The parental protection trap usually shows up in three types of scenarios:
– Swooping in to do things for the child when they show signs of anxiety or fear, in a way that results in the child never facing the fear.
– Allowing the child to avoid situations that they fear or feel anxious about.
– Responding to the child’s fears, worries, and anxiety with positive attention that reinforces the behavior. This positive attention can include laboring over the child’s worry and/or coddling.
So what is a parent to do when they clearly see their little one worried? The antidote to the parental protection trap is support. Providing a warm and supportive response while helping children process and walk through challenging moments in the most effective parental response. Ways to support children are:
– Acknowledge: Accept that your child’s feelings are legitimate. For example, “Going to a new school can feel nerve wracking.”
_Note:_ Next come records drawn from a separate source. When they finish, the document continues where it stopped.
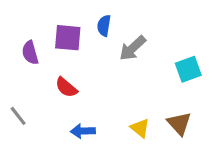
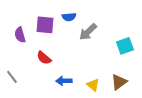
blue semicircle: (104, 26) -> (69, 17), turned -104
brown triangle: (179, 124) -> (119, 82), turned 36
blue arrow: (83, 131) -> (64, 81), moved

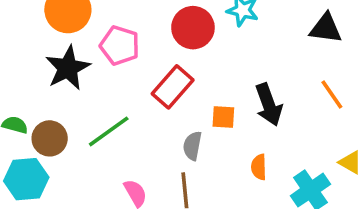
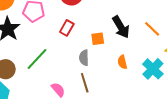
red rectangle: (173, 87) -> (67, 28), size x0.7
orange line: (332, 95) -> (152, 29), moved

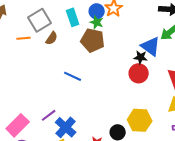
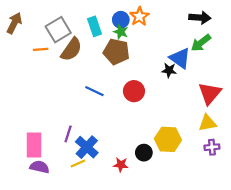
brown semicircle: (52, 38) -> (71, 49), size x1.6
red circle: (139, 73) -> (134, 91), moved
purple line: (49, 115) -> (68, 134), turned -35
pink rectangle: (18, 125) -> (34, 145), turned -45

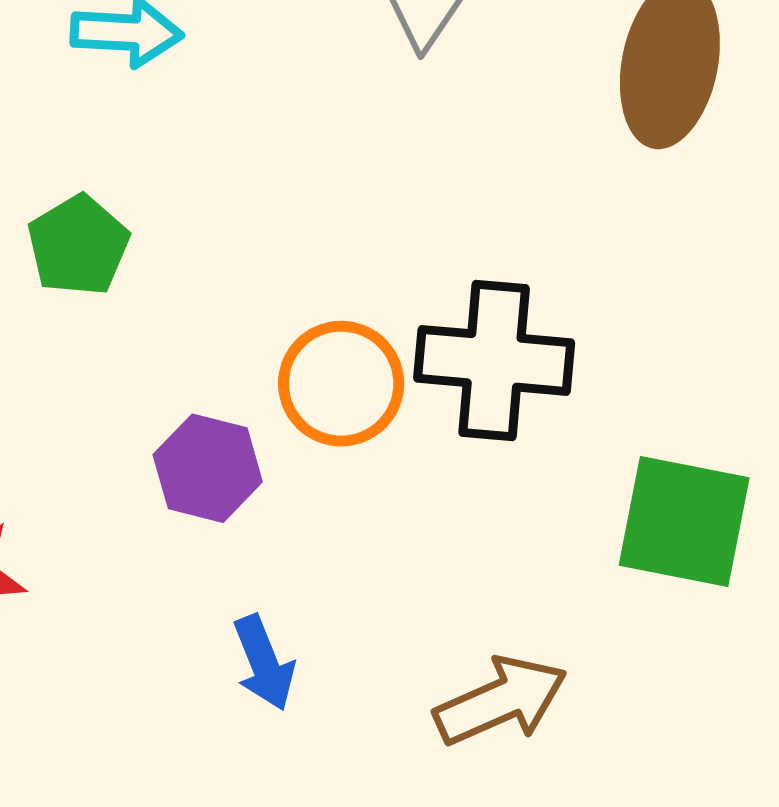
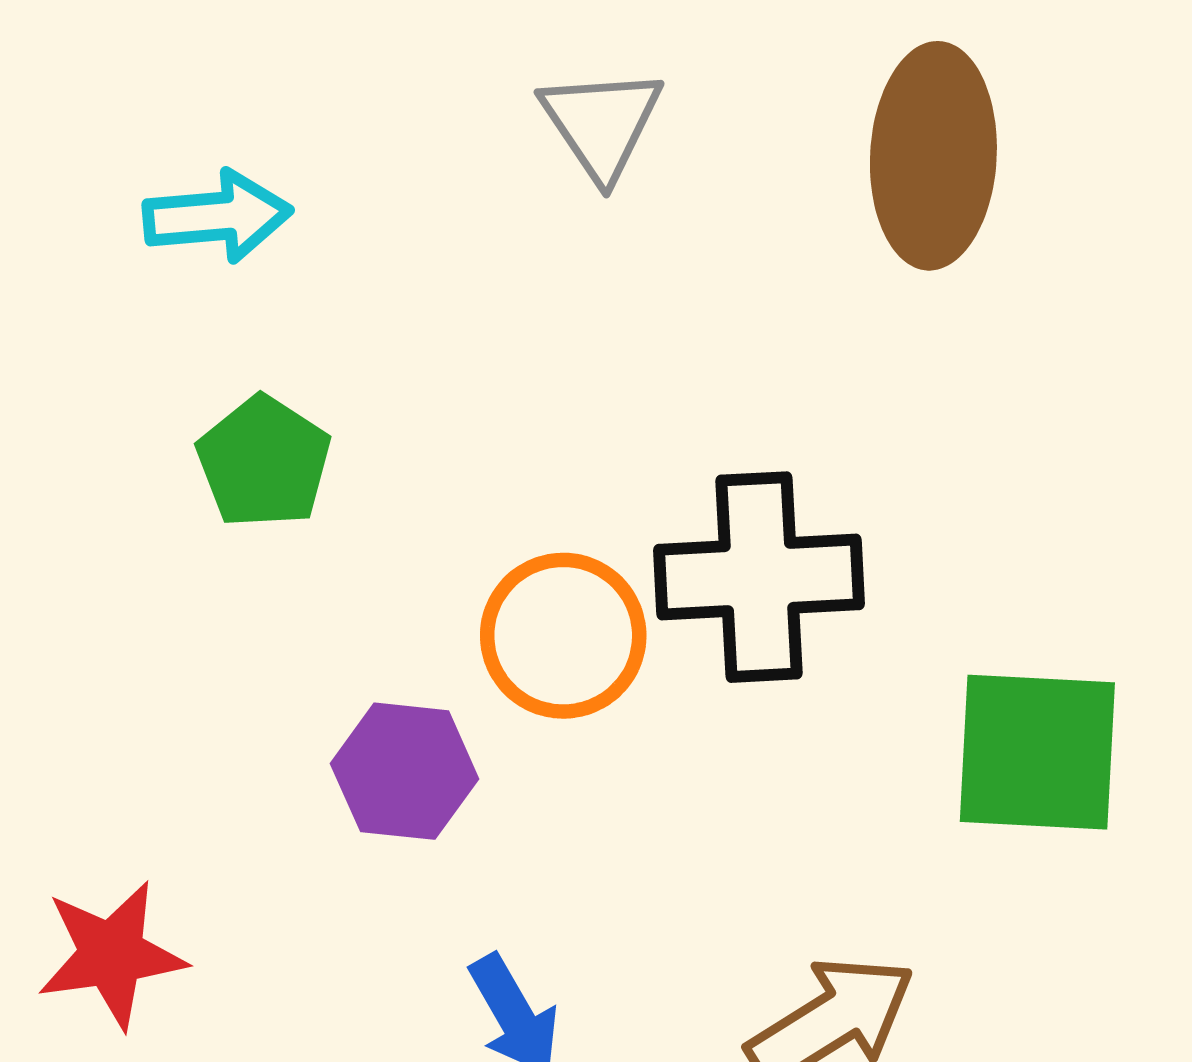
green pentagon: (78, 245) -> (264, 462), moved

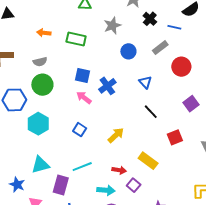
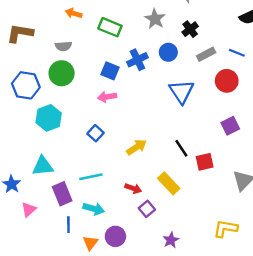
black cross: (150, 19) -> (190, 29), moved
gray star: (112, 25) -> (155, 19), turned -30
blue line: (174, 27) -> (237, 53), moved
blue triangle: (145, 82) -> (182, 92), size x1.6
blue cross: (107, 86) -> (137, 60), moved
pink arrow: (84, 98) -> (107, 97), turned -56
black line: (151, 112) -> (181, 148), moved
purple rectangle: (61, 185) -> (62, 194), turned -48
cyan arrow: (106, 190) -> (94, 209), moved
– Be Specific: Try to find descriptive words that pinpoint your child’s feelings. For example, “It can be intimidating to go to a new school.” Other words might be daunting, surprising, difficult, feel unsure or uncertain and more.
– Normalize: Acknowledge that their feelings are normal and that others may also share similar feelings over the same situation. For example, “Other kids are probably wondering what it will be like too.” or “What I go someplace new I sometimes get nervous.”
– Confidence: Express your faith in your child. For example, “I know you can do this because you do brave things already like that ride you went on.”
– Strategize: Help your child think through their concern and develop strategies. For example, “We can talk to your teacher and let them know to check in with you.”
– Be Realistic: Conquering fears and concerns is a process that takes time, letting your child know this can take some of the pressure off. For example, “Every time you do something new you will get a little more used to it and feel a little less nervous, but this is your first time.”
– Check Yourself: Children are paying close attention to our words, body language, and voice. Be sure to keep your tone warm and neutral and your body language accessible and open. Don’t let your own worries and concerns find space within your interaction with your child.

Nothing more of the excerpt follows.